Jesuit college in Lisbon, Portugal

Irish College at Lisbon or St Patrick's College, Lisbon was set up during the Penal Times, by a group of Irish Jesuits, supported by a number of Portuguese Nobles, in Lisbon.

==History==
The religious persecution under Elizabeth and James I lead to the suppression of the monastic schools in Ireland, in which the clergy for the most part had received their education. It became necessary, therefore, to seek education abroad, and many colleges for the training of the secular clergy were founded on the Continent, at Rome, in Spain and Portugal, in Belgium, and in France.

John Howling was born in County Wexford, in 1543. He trained as a priest, and joined the Jesuit order in Rome in 1583. In 1590, Howling was in Lisbon, residing at the Church of Saō Roque, ministering to the English and Irish merchants and sailors.
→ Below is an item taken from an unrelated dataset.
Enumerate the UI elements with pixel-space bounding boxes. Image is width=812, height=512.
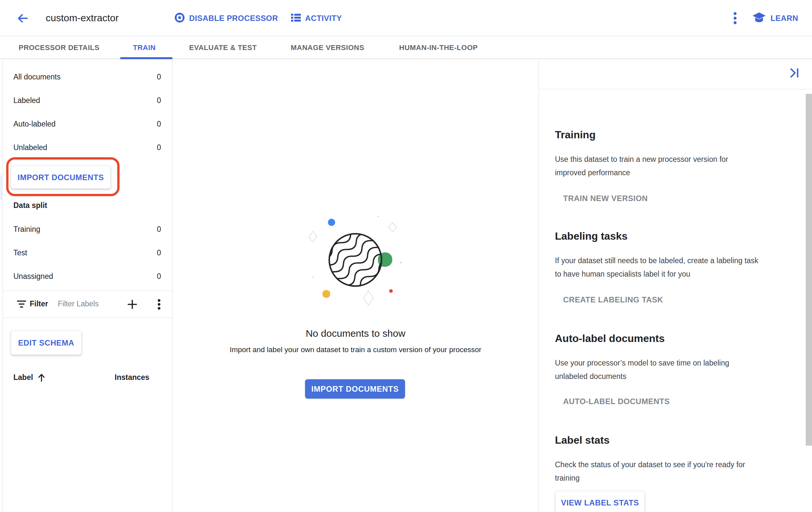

With the help of some Irish and Portuguese merchants, he set up the Confraternity of Saint Patrick, with an aim to establishing a College for Irish clergy in Lisbon.

In 1593, the Irish College of St Patrick, Lisbon (or Collegio de Estudiantes Irlandeses sub invocacaon de San Patricio en Lisboa) was established by Royal Charter. Like other Irish colleges in the peninsula, it was placed under the management of the Jesuits. Howling died in 1599, in Lisbon, after the city had been ravaged by The Plague.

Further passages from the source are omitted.